The same “me-first” perspective prevails across California state government unions. Even as California sinks ever-deeper into a fiscal quagmire, union bosses have tunnel vision: Their only priority seems to be to extract higher taxes from the much-maligned “rich” in order to keep the gravy train rolling. Not only does this approach overlook the fact that wealthy taxpayers are the most mobile (and can therefore most easily leave the state); it also ignores the manifold abuses of the system perpetrated routinely by far too many state government employees.
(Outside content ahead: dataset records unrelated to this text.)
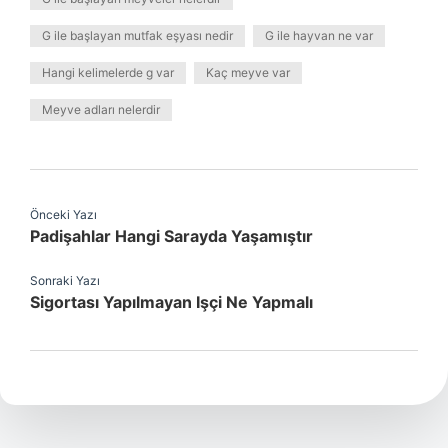
G ile başlayan mutfak eşyası nedir
G ile hayvan ne var
Hangi kelimelerde g var
Kaç meyve var
Meyve adları nelerdir
Önceki Yazı
Padişahlar Hangi Sarayda Yaşamıştır
Sonraki Yazı
Sigortası Yapılmayan Işçi Ne Yapmalı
For example, recent reports in The Los Angeles Times revealed that California routinely cuts hefty six-figure checks to its workers when they retire, because state government managers routinely ignore official limits on government employees’ saved vacation time. Payroll records don’t even offer auditors the ability to detect how many state employees at the end of their careers simply stop working but continue to draw paychecks until their banked vacation time has been used up. What’s unclear is why those in government deem themselves exempt from the common sense rules of private sector workplaces – including the “use it or lose it” standard for vacation days.
Before government unions demand more taxes from the already-overtaxed workers in the private sector, perhaps union leaders should begin calling for the routine cost control and accountability measures that the private sector requires. Perhaps they, too, should start embracing reforms, from merit pay to meaningful performance review, aimed at ensuring that each state employee’s performance justifies his or her place on the state payroll. And perhaps they should start recognizing that their members are supposed to be serving the taxpayers of California – not the other way around. The many honest, hardworking state employees -- and the taxpayers who pay their salaries -- deserve no less.
If that day ever comes, no overhyped “state of emergency” protests will be necessary. A lean, productive, responsive state government is one that California taxpayers can, and will, gladly subsidize.